Heute bekam ich einen Dicken Briefumschlag von der Post, in dem meine gelagerten Postsendungen zugestellt wurden. Darunter war ein Brief von meiner Uni. Nach meiner Rückmeldung, das heißt nach Zahlung von 592€ (das jedes Semester), habe ich meine Unterlagen für das folgende Semester erwartet. Aber Der Brief bestand nur aus einem Schreiben. Darin steht, kurz gesagt, dass die Verwaltung auf Online umgestellt wird, dass man jetzt alles über einen Online Account macht. Schön und gut, ist toll, wenn man von zu Hause aus direkt einen Antrag online stellen kann. Nur hatte ich nach meiner Einschreibung damals nie die Notwendigkeit für irgendwelchen großen Verwaltungskram gehabt (außer Prüfungsanmeldungen innen Briefkasten werfen). Wenn man doch mal was braucht, wär es kein Problem gewesen, mal zur Verwaltung zu gehen, man muss ja eh in die Uni. Aber ok.
Nicht Ok ist jedoch, dass wir jetzt unsere Immatrikulationsbescheinigungen, Studentenausweise, Bescheinigungen fürs Bafög-Amt pp. selber ausdrucken dürfen. Diese bekommen wir nicht mehr bequem per Post.

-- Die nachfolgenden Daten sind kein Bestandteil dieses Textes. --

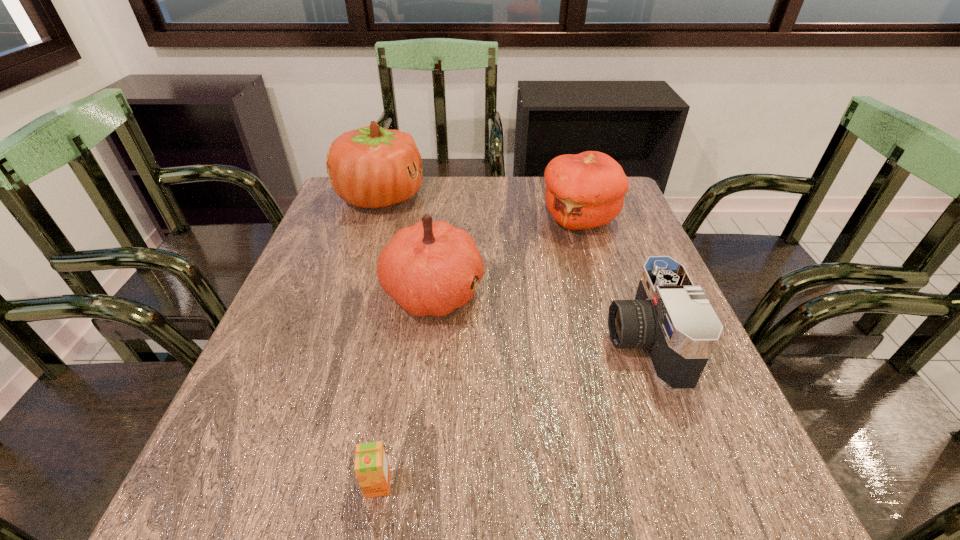 Locate an element on the screen. vacant point located on the back of the nearest object is located at coordinates (409, 307).

The height and width of the screenshot is (540, 960). Find the location of `object present at the near edge`. object present at the near edge is located at coordinates (371, 466).

At what (x,y) coordinates should I click in order to perform the action: click on object situated at the left edge. Please return your answer as a coordinate pair (x, y). The height and width of the screenshot is (540, 960). Looking at the image, I should click on (370, 167).

Identify the location of pumpkin that is positioned at the right edge. (586, 190).

The height and width of the screenshot is (540, 960). What are the coordinates of `camera that is at the right edge` in the screenshot? It's located at click(671, 318).

The height and width of the screenshot is (540, 960). Find the location of `object present at the far left corner`. object present at the far left corner is located at coordinates (370, 167).

Image resolution: width=960 pixels, height=540 pixels. Identify the location of object that is at the far right corner. point(586,190).

In the image, there is a desktop. Identify the location of vacant space at the far edge. (472, 219).

Where is `vacant position at the near edge of the desktop`? The image size is (960, 540). vacant position at the near edge of the desktop is located at coordinates (342, 501).

Locate an element on the screen. free space at the left edge of the desktop is located at coordinates (361, 274). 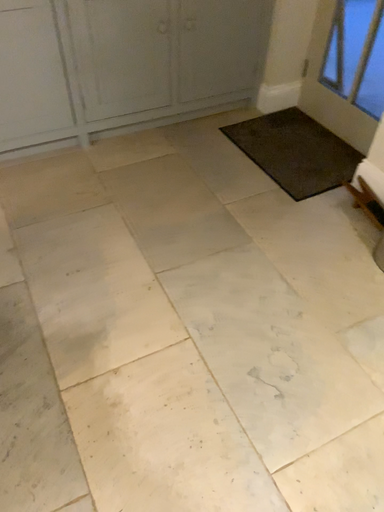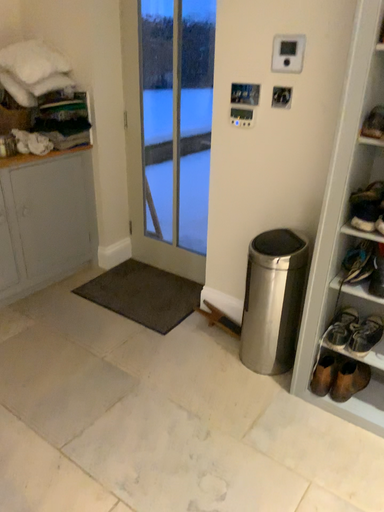 Question: How did the camera likely rotate when shooting the video?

Der ein oder andere mag jetzt sagen, für die Uni kostet das sehr viel (was aber auch die Relation missachtet), für nen Studenten sind es nur n paar Cent zum Ausdrucken. Jedoch gebe ich folgendes zu Bedenken: Wir zahlen hier seit einiger Zeit Studiengebühren. Aber als wenn das nicht genug wäre, wir zahlen schon immer noch einen Semesterbeitrag von derzeit 92€. Daraus ergeben sich die oben genannten 592€ pro Semester. Der Semesterbeitrag besteht aus einem Verwaltungskostenbeitrag von 50€ und der Studentenwerkbeitrag von 42€. Und das allerbeste ist, dieser Semesterbeitrag wurde letztes Jahr, nach Einführung der Studiengebühren, auch noch erhöht. Wir dürfen also seit letztem Jahr mehr bezahlen und jetzt wälzt die Uni auch noch Kosten auf uns ab. Übrigens, das Überweisungsformular, was niemand braucht, kommt weiter per Post. Man kann sich auch bei seiner Bank kostenlos ein solches Formular nehmen oder besser gleich das Terminal und viele nutzen eh Online-Banking. Da wird also umsonst von der Uni Porto und Tinte verbraucht. Sollen die uns lieber weiter die Bescheinigungen per Post schicken.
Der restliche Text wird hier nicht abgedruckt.